> [Description of the task] Write out, word for word and with no pictures, each line below from the one containing "gülümsemenize, bazen de derin bir" through the one containing "czy edukacja, wówczas", both included, and no other line.

> [Supplied entries]

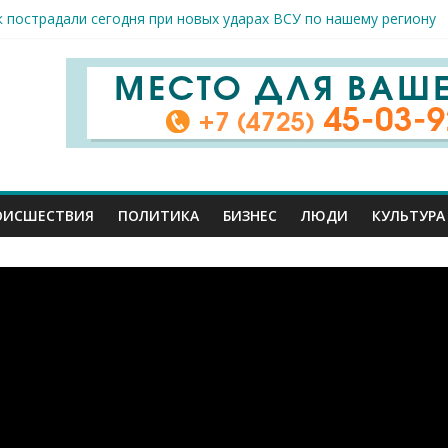
к пострадали сегодня при новых ударах ВСУ по нашему региону
руб. похитили мошенники у жителей Белгородчины под предлогом
 принимают поздравления с профессиональным праздником
спорта и достижений: в Старом Осколе отметили День физкульт
я арт-мастерская открылась в Старом Осколе
ОИСШЕСТВИЯ
ПОЛИТИКА
БИЗНЕС
ЛЮДИ
КУЛЬТУРА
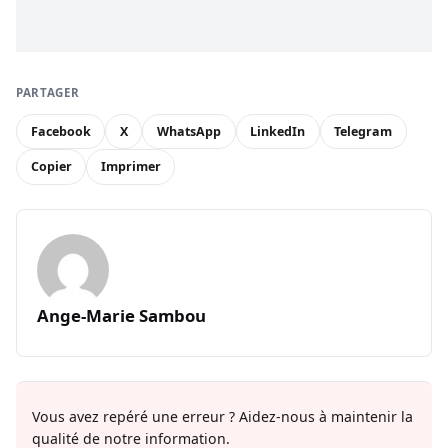
PARTAGER
Facebook
X
WhatsApp
LinkedIn
Telegram
Copier
Imprimer
Ange-Marie Sambou
Vous avez repéré une erreur ? Aidez-nous à maintenir la
qualité de notre information.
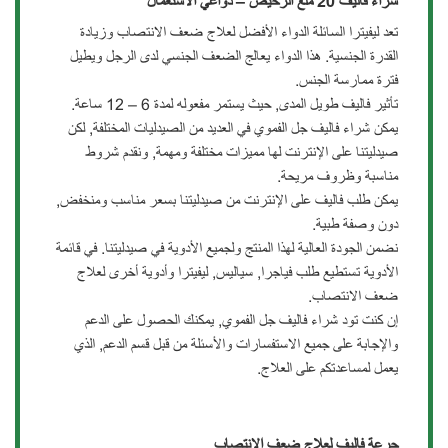
شراء فاليف
20
ملغ الرخيص – دواعي الاستعمال
تعد ليفيترا السائلة الدواء الأفضل لعلاج ضعف الانتصاب وزيادة
القدرة الجنسية. هذا الدواء يعالج الضعف الجنسي لدى الرجل ويطيل
فترة ممارسة الجنس.
تأثير فاليف طويل المدى, حيث يستمر مفعوله لمدة 6 – 12 ساعة.
يمكن شراء فاليف جل الفموي في العديد من الصيدليات المختلفة, لكن
صيدليتنا على الإنترنت لها مميزات مختلفة ومهمة, ونقدم شروط
مناسبة وظروف مريحة.
يمكن طلب فاليف على الإنترنت من صيدليتنا بسعر مناسب ومنخفض,
دون وصفة طبية.
نضمن الجودة العالية لهذا المنتج ولجميع الأدوية في صيدليتنا. في قائمة
الأدوية تستطيع طلب فياجرا, سياليس, ليفيترا وأدوية أخرى لعلاج
ضعف الانتصاب.
إن كنت تود شراء فاليف جل الفموي, يمكنك الحصول على الدعم
والإجابة على جميع الاستفسارات والأسئلة من قبل قسم الدعم, الذي
يعمل لمساعدتكم على العلاج.
جرعة فاليف لعلاج ضعف الانتصاب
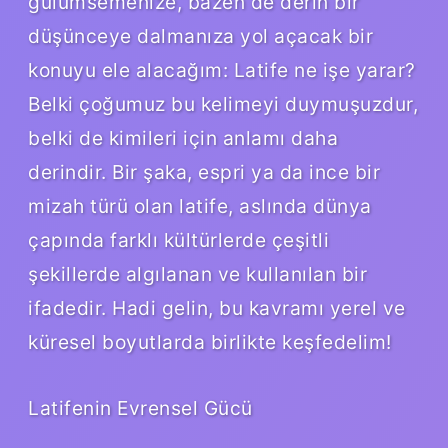
gülümsemenize, bazen de derin bir
düşünceye dalmanıza yol açacak bir
konuyu ele alacağım: Latife ne işe yarar?
Belki çoğumuz bu kelimeyi duymuşuzdur,
belki de kimileri için anlamı daha
derindir. Bir şaka, espri ya da ince bir
mizah türü olan latife, aslında dünya
çapında farklı kültürlerde çeşitli
şekillerde algılanan ve kullanılan bir
ifadedir. Hadi gelin, bu kavramı yerel ve
küresel boyutlarda birlikte keşfedelim!
Latifenin Evrensel Gücü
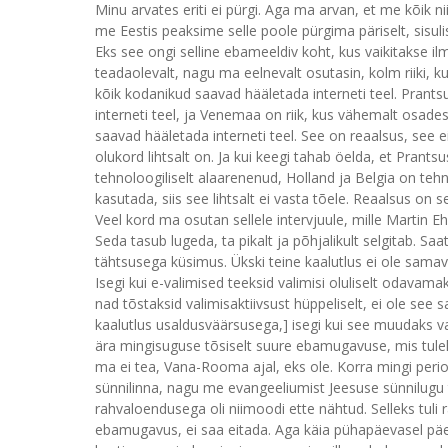
Minu arvates eriti ei pürgi. Aga ma arvan, et me kõik ni
me Eestis peaksime selle poole pürgima päriselt, sisuli
Eks see ongi selline ebameeldiv koht, kus vaikitakse i
teadaolevalt, nagu ma eelnevalt osutasin, kolm riiki, ku
kõik kodanikud saavad hääletada interneti teel. Prant
interneti teel, ja Venemaa on riik, kus vähemalt osade
saavad hääletada interneti teel. See on reaalsus, see 
olukord lihtsalt on. Ja kui keegi tahab öelda, et Pran
tehnoloogiliselt alaarenenud, Holland ja Belgia on teh
kasutada, siis see lihtsalt ei vasta tõele. Reaalsus on
Veel kord ma osutan sellele intervjuule, mille Martin E
Seda tasub lugeda, ta pikalt ja põhjalikult selgitab. Sa
tähtsusega küsimus. Ükski teine kaalutlus ei ole samavõ
Isegi kui e-valimised teeksid valimisi oluliselt odavam
nad tõstaksid valimisaktiivsust hüppeliselt, ei ole se
kaalutlus usaldusväärsusega,] isegi kui see muudaks 
ära mingisuguse tõsiselt suure ebamugavuse, mis tulek
ma ei tea, Vana-Rooma ajal, eks ole. Korra mingi per
sünnilinna, nagu me evangeeliumist Jeesuse sünnilugu 
rahvaloendusega oli niimoodi ette nähtud. Selleks tuli r
ebamugavus, ei saa eitada. Aga käia pühapäevasel päev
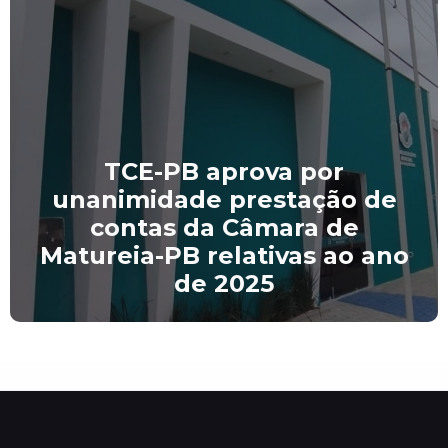
TCE-PB aprova por
unanimidade prestação de
contas da Câmara de
Matureia-PB relativas ao ano
de 2025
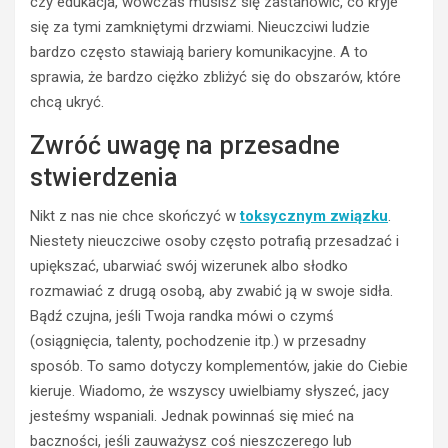
czy edukacja, wówczas musisz się zastanowić, co kryje
się za tymi zamkniętymi drzwiami. Nieuczciwi ludzie
bardzo często stawiają bariery komunikacyjne. A to
sprawia, że bardzo ciężko zbliżyć się do obszarów, które
chcą ukryć.
Zwróć uwagę na przesadne
BEZ
stwierdzenia
KATEGORII
W
Nikt z nas nie chce skończyć w
toksycznym związku
.
i
Niestety nieuczciwe osoby często potrafią przesadzać i
b
r
upiększać, ubarwiać swój wizerunek albo słodko
a
rozmawiać z drugą osobą, aby zwabić ją w swoje sidła.
t
Bądź czujna, jeśli Twoja randka mówi o czymś
o
(osiągnięcia, talenty, pochodzenie itp.) w przesadny
r
sposób. To samo dotyczy komplementów, jakie do Ciebie
y
d
kieruje. Wiadomo, że wszyscy uwielbiamy słyszeć, jacy
EMOCJE
l
jesteśmy wspaniali. Jednak powinnaś się mieć na
a
EMOCJE
baczności, jeśli zauważysz coś nieszczerego lub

> [Written reply]
gülümsemenize, bazen de derin bir
düşünceye dalmanıza yol açacak bir
konuyu ele alacağım: Latife ne işe yarar?
Belki çoğumuz bu kelimeyi duymuşuzdur,
belki de kimileri için anlamı daha
derindir. Bir şaka, espri ya da ince bir
mizah türü olan latife, aslında dünya
çapında farklı kültürlerde çeşitli
şekillerde algılanan ve kullanılan bir
ifadedir. Hadi gelin, bu kavramı yerel ve
küresel boyutlarda birlikte keşfedelim!
Latifenin Evrensel Gücü
Minu arvates eriti ei pürgi. Aga ma arvan, et me kõik ni
me Eestis peaksime selle poole pürgima päriselt, sisuli
Eks see ongi selline ebameeldiv koht, kus vaikitakse i
teadaolevalt, nagu ma eelnevalt osutasin, kolm riiki, ku
kõik kodanikud saavad hääletada interneti teel. Prant
interneti teel, ja Venemaa on riik, kus vähemalt osade
saavad hääletada interneti teel. See on reaalsus, see 
olukord lihtsalt on. Ja kui keegi tahab öelda, et Pran
tehnoloogiliselt alaarenenud, Holland ja Belgia on teh
kasutada, siis see lihtsalt ei vasta tõele. Reaalsus on
Veel kord ma osutan sellele intervjuule, mille Martin E
Seda tasub lugeda, ta pikalt ja põhjalikult selgitab. Sa
tähtsusega küsimus. Ükski teine kaalutlus ei ole samavõ
Isegi kui e-valimised teeksid valimisi oluliselt odavam
nad tõstaksid valimisaktiivsust hüppeliselt, ei ole se
kaalutlus usaldusväärsusega,] isegi kui see muudaks 
ära mingisuguse tõsiselt suure ebamugavuse, mis tulek
ma ei tea, Vana-Rooma ajal, eks ole. Korra mingi per
sünnilinna, nagu me evangeeliumist Jeesuse sünnilugu 
rahvaloendusega oli niimoodi ette nähtud. Selleks tuli r
ebamugavus, ei saa eitada. Aga käia pühapäevasel päev
TCE-PB aprova por
unanimidade prestação de
contas da Câmara de
Matureia-PB relativas ao ano
de 2025
czy edukacja, wówczas musisz się zastanowić, co kryje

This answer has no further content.